Question

If we were to toss a single die (singular for dice) 1000 times, how many 6’s could we expect over the long run? What is the standard deviation?

Answer 1

Hint: Consider n as the number of times the die is thrown, p as the probability of occurring 6 in a single throw and q as the probability of not occurring a 6 in a single throw. Now, to find the expected number of 6’s that may appear use the binomial distribution formula given as the expected number of occurrences of 6 = $np$. Now, find the variance of the event by using the binomial distribution formula given as ${{\sigma }^{2}}=npq$ where ${{\sigma }^{2}}$ denotes the variance. Take the square root of the variance to get the standard deviation.

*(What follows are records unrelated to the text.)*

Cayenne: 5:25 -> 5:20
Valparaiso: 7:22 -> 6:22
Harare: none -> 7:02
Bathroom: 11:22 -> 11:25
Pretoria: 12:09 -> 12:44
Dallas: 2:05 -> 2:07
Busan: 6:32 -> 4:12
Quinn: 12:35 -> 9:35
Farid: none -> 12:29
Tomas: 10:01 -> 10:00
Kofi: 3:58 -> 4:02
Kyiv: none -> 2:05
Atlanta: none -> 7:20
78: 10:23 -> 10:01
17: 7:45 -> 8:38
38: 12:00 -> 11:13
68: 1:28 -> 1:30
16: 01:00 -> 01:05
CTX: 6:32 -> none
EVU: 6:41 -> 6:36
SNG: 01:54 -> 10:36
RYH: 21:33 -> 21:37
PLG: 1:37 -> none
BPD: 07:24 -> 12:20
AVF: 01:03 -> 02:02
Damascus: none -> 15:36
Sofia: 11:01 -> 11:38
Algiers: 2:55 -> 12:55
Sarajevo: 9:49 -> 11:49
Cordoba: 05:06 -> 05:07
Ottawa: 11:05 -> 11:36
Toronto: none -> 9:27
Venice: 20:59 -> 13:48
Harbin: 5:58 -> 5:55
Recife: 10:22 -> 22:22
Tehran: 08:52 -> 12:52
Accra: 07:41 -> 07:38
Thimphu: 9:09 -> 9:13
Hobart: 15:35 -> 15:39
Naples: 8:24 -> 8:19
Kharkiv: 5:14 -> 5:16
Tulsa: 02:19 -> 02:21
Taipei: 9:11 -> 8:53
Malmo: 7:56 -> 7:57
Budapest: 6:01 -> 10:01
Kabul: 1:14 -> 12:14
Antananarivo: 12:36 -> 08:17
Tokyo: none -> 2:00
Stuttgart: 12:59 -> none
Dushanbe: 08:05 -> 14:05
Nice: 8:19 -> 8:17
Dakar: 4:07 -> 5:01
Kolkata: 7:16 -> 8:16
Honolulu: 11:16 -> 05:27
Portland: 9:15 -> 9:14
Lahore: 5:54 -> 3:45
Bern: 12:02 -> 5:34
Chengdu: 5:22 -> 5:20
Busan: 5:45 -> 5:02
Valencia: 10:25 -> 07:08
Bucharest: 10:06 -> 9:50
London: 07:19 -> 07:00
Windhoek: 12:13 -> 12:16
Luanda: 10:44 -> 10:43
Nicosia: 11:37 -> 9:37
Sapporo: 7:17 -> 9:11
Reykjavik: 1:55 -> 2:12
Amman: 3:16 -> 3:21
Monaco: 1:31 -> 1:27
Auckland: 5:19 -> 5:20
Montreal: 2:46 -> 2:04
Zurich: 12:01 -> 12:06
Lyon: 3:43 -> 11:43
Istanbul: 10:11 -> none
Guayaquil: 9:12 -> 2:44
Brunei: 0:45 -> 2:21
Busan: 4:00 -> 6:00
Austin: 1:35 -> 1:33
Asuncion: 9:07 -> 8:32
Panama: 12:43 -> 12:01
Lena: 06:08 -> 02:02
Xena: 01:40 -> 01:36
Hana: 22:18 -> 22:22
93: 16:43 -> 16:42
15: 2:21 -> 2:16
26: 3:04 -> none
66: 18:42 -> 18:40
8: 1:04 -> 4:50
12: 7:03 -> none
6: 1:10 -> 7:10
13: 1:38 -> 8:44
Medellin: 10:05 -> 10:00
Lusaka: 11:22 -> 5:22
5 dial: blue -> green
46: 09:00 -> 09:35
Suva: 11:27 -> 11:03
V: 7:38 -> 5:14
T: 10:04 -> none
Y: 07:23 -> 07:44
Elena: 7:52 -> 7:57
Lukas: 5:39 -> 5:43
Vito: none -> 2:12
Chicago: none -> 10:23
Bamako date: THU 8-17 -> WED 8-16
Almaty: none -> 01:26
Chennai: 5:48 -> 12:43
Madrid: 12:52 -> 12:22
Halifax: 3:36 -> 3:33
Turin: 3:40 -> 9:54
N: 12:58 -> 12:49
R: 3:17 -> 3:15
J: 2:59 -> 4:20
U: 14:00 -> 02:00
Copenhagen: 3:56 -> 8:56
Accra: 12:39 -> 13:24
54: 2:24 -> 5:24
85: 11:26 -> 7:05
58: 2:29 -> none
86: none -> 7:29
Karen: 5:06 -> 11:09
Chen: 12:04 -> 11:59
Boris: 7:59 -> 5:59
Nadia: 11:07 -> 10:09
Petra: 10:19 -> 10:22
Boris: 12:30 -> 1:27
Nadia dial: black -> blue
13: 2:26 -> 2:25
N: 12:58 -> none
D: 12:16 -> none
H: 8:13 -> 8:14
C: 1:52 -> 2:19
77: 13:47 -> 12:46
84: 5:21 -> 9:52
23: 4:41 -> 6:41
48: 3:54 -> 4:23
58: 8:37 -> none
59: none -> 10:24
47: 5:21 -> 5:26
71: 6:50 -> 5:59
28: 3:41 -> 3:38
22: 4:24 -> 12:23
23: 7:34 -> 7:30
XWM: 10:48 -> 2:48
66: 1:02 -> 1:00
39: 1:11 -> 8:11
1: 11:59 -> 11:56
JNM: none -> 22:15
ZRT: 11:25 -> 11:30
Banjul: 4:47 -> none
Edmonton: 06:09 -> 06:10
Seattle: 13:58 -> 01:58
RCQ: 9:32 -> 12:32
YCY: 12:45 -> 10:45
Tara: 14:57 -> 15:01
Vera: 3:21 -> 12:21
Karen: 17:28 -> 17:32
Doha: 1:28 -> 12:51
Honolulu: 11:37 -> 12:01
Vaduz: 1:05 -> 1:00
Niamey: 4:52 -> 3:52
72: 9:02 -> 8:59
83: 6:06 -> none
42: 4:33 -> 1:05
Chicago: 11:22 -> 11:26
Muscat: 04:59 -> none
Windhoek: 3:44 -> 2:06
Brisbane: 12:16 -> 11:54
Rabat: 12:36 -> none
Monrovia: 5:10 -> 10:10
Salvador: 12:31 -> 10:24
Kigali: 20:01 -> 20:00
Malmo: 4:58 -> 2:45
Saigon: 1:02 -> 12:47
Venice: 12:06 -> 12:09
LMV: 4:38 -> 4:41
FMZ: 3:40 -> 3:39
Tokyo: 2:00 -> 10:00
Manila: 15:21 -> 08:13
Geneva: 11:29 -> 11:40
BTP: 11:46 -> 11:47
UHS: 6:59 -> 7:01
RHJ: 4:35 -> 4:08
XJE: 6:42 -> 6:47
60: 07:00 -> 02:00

Complete step-by-step solution:
Here we have been given the number of time a die is thrown and we are asked to find the expected number of times 6 may occur. Also we have to find the standard deviation. Here we need to apply the binomial distribution formula to get the answer.
Now, let us consider the number of times the die is thrown is n, probability of occurring 6 in a single throw as p and probability of not occurring a 6 in a single throw as q. We know that a die is cubical in shape and the outcomes can be 1, 2, 3, 4, 5 or 6. Clearly we can see that we have only one favourable outcome (6) and the number of possible outcomes is 5 (1, 2, 3, 4, 5). Therefore we get,
$\Rightarrow n=1000,p=\dfrac{1}{6}$ and $q=\dfrac{5}{6}$
(i) Now, the expected number of times of the occurrence of a variable in binomial distribution is given by the product of n and p. so we get,
$\Rightarrow $ Expected number of occurrence of 6 = $1000\times \dfrac{1}{6}$
$\therefore $ Expected number of occurrence of 6 = $\dfrac{500}{3}$
(ii) To find the standard deviation first we need to calculate the variance because the square root of a variance is the standard deviation. In binomial probability distribution the variance is given by the formula ${{\sigma }^{2}}=npq$ where ${{\sigma }^{2}}$ denotes the variance. So we get,
$\begin{align}
  & \Rightarrow {{\sigma }^{2}}=1000\times \dfrac{1}{6}\times \dfrac{5}{6} \\
 & \Rightarrow {{\sigma }^{2}}=\dfrac{5000}{36} \\
\end{align}$
Taking square root both the sides we get,
$\begin{align}
  & \Rightarrow \sigma =\sqrt{\dfrac{5000}{36}} \\
 & \Rightarrow \sigma =\dfrac{50\sqrt{2}}{6} \\
 & \therefore \sigma =\dfrac{25\sqrt{2}}{3} \\
\end{align}$

Note: Remember the formulas used in the binomial probability distribution. If x is the desired number of success of an event containing n trials then the probability of the success is given as $P\left( x \right){{=}^{n}}{{C}_{x}}{{p}^{x}}{{q}^{1-x}}$. This formula is used in the binomial probability distribution. These formulas are used in calculation of certain terms used in statistics.